REQUIRED WORK -> Please repeat nothing except the lines from the one containing "Lab planen wir" through the end of the records, exactly and without pictures.

☆ ☆ ☆ ☆

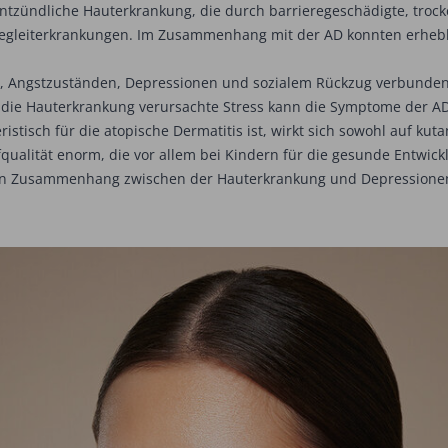
 entzündliche Hauterkrankung, die durch barrieregeschädigte, trock
n Begleiterkrankungen. Im Zusammenhang mit der AD konnten erheb
n, Angstzuständen, Depressionen und sozialem Rückzug verbunden i
rch die Hauterkrankung verursachte Stress kann die Symptome der 
ristisch für die atopische Dermatitis ist, wirkt sich sowohl auf k
lafqualität enorm, die vor allem bei Kindern für die gesunde Entwic
en Zusammenhang zwischen der Hauterkrankung und Depressionen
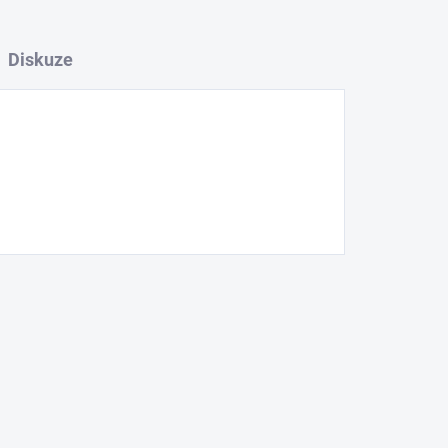
Diskuze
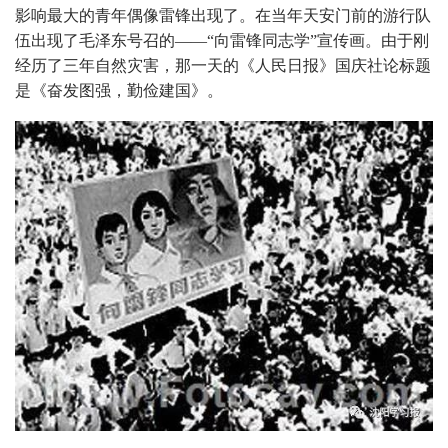
影响最大的青年偶像雷锋出现了。在当年天安门前的游行队
伍出现了毛泽东号召的——“向雷锋同志学”宣传画。由于刚
经历了三年自然灾害，那一天的《人民日报》国庆社论标题
是《奋发图强，勤俭建国》。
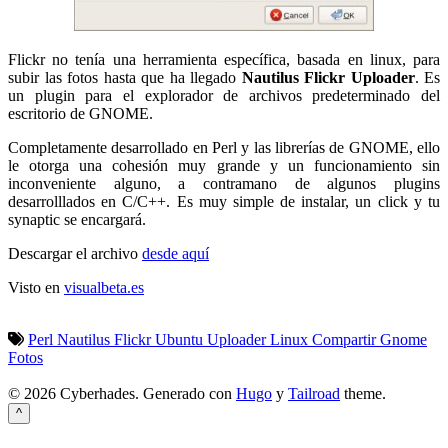
Flickr no tenía una herramienta específica, basada en linux, para
subir las fotos hasta que ha llegado
Nautilus Flickr Uploader
. Es
un plugin para el explorador de archivos predeterminado del
escritorio de GNOME.
Completamente desarrollado en Perl y las librerías de GNOME, ello
le otorga una cohesión muy grande y un funcionamiento sin
inconveniente alguno, a contramano de algunos plugins
desarrolllados en C/C++. Es muy simple de instalar, un click y tu
synaptic se encargará.
Descargar el archivo
desde aquí
Visto en
visualbeta.es
Perl
Nautilus
Flickr
Ubuntu
Uploader
Linux
Compartir
Gnome
Fotos
© 2026 Cyberhades.
Generado con
Hugo
y
Tailroad
theme.
^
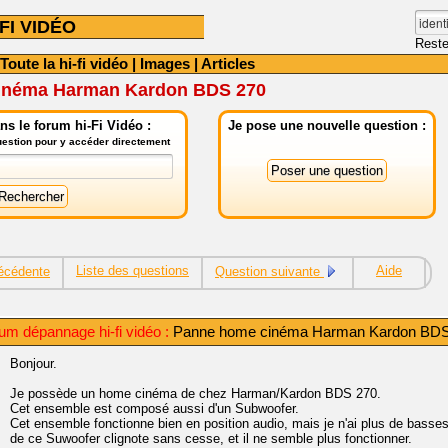
FI VIDÉO
Reste
Toute la hi-fi vidéo
|
Images
|
Articles
inéma Harman Kardon BDS 270
s le forum hi-Fi Vidéo :
Je pose une nouvelle question :
question pour y accéder directement
Liste des questions
Aide
écédente
Question suivante
um dépannage hi-fi vidéo :
Panne home cinéma Harman Kardon BDS
Bonjour.
Je possède un home cinéma de chez Harman/Kardon BDS 270.
Cet ensemble est composé aussi d'un Subwoofer.
Cet ensemble fonctionne bien en position audio, mais je n'ai plus de bass
de ce Suwoofer clignote sans cesse, et il ne semble plus fonctionner.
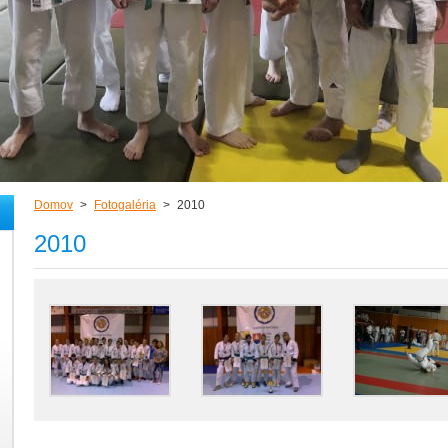
Domov
>
Fotogaléria
>
2010
2010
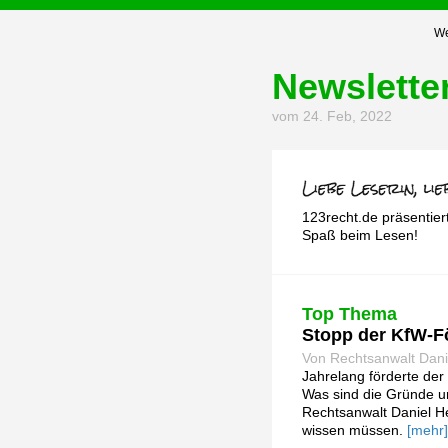
We
Newslette
vom 24. Feb, 2022
123recht.de präsentier
Spaß beim Lesen!
Top Thema
Stopp der KfW-Fö
Von Rechtsanwalt Dani
Jahrelang förderte der
Was sind die Gründe un
Rechtsanwalt Daniel H
wissen müssen.
[mehr]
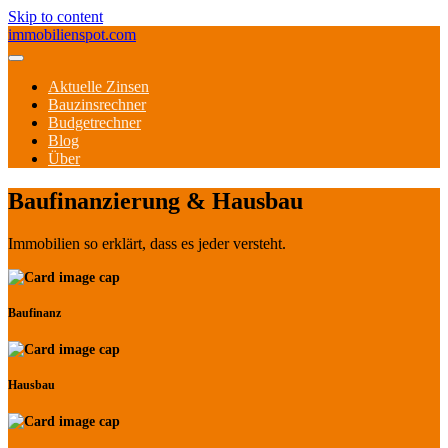
Skip to content
immobilienspot.com
Aktuelle Zinsen
Bauzinsrechner
Budgetrechner
Blog
Über
Baufinanzierung & Hausbau
Immobilien so erklärt, dass es jeder versteht.
Baufinanz
Hausbau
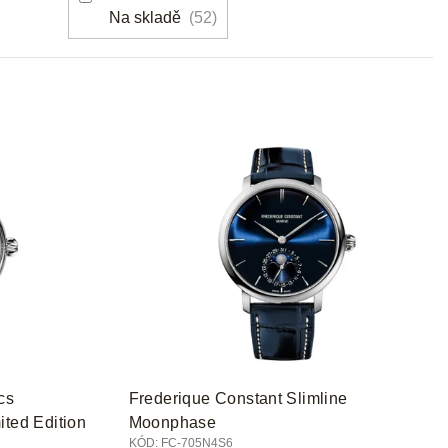
r
Na skladě
52
o
d
u
k
t
ů
cs
Frederique Constant Slimline
ited Edition
Moonphase
KÓD:
FC-705N4S6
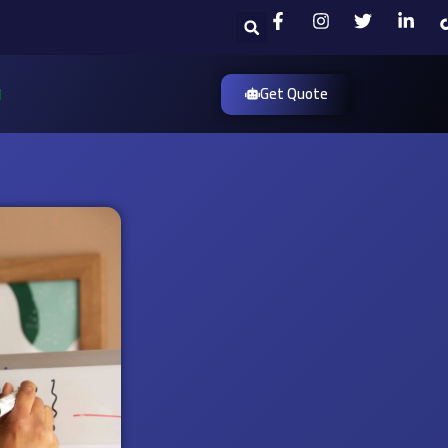
Search
Get Quote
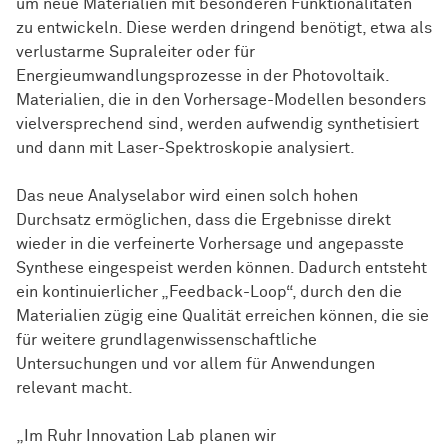
um neue Materialien mit besonderen Funktionalitäten
zu entwickeln. Diese werden dringend benötigt, etwa als
verlustarme Supraleiter oder für
Energieumwandlungsprozesse in der Photovoltaik.
Materialien, die in den Vorhersage-Modellen besonders
vielversprechend sind, werden aufwendig synthetisiert
und dann mit Laser-Spektroskopie analysiert.
Das neue Analyselabor wird einen solch hohen
Durchsatz ermöglichen, dass die Ergebnisse direkt
wieder in die verfeinerte Vorhersage und angepasste
Synthese eingespeist werden können. Dadurch entsteht
ein kontinuierlicher „Feedback-Loop“, durch den die
Materialien zügig eine Qualität erreichen können, die sie
für weitere grundlagenwissenschaftliche
Untersuchungen und vor allem für Anwendungen
relevant macht.
„Im Ruhr Innovation Lab planen wir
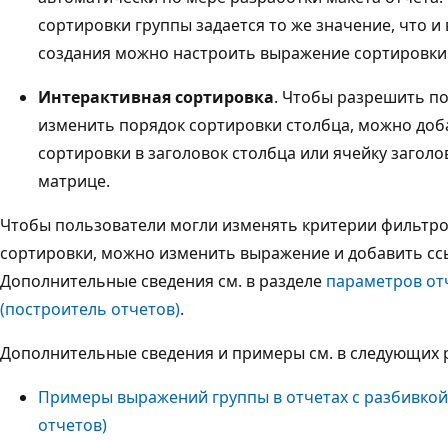
сортировки группы задается то же значение, что 
создания можно настроить выражение сортировки
Интерактивная сортировка
. Чтобы разрешить п
изменить порядок сортировки столбца, можно доб
сортировки в заголовок столбца или ячейку заголо
матрице.
Чтобы пользователи могли изменять критерии фильтро
сортировки, можно изменить выражение и добавить ссы
Дополнительные сведения см. в разделе
параметров от
(построитель отчетов)
.
Дополнительные сведения и примеры см. в следующих р
Примеры выражений группы в отчетах с разбивкой
отчетов)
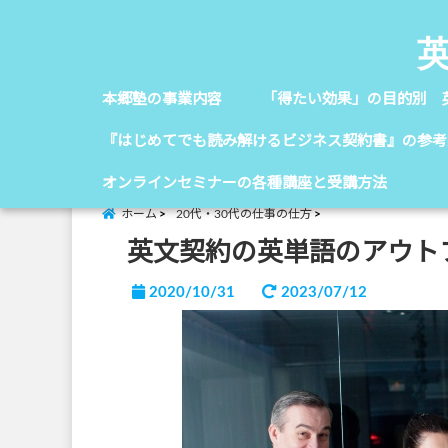
本郷塾の事業内容
「得たい効果」の目的別 
『はじめてでも読み解けるビジネス契約書』の参考
オンラインセミナーの各種講座と受講方法
ホーム
20代・30代の仕事の仕方
英文契約の英単語のアウト
2020/10/31
2023/07/12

☆ ☆ ☆ ☆

REPLY ->
„Im Ruhr Innovation Lab planen wir
сортировки группы задается то же значение, что 
создания можно настроить выражение сортировки
Интерактивная сортировка
. Чтобы разрешить п
изменить порядок сортировки столбца, можно доб
сортировки в заголовок столбца или ячейку заголо
матрице.
Чтобы пользователи могли изменять критерии фильтро
сортировки, можно изменить выражение и добавить ссы
Дополнительные сведения см. в разделе
параметров от
(построитель отчетов)
.
Дополнительные сведения и примеры см. в следующих р
Примеры выражений группы в отчетах с разбивкой
отчетов)
本郷塾の事業内容
「得たい効果」の目的別 
『はじめてでも読み解けるビジネス契約書』の参考
オンラインセミナーの各種講座と受講方法
ホーム
20代・30代の仕事の仕方
英文契約の英単語のアウト
2020/10/31
2023/07/12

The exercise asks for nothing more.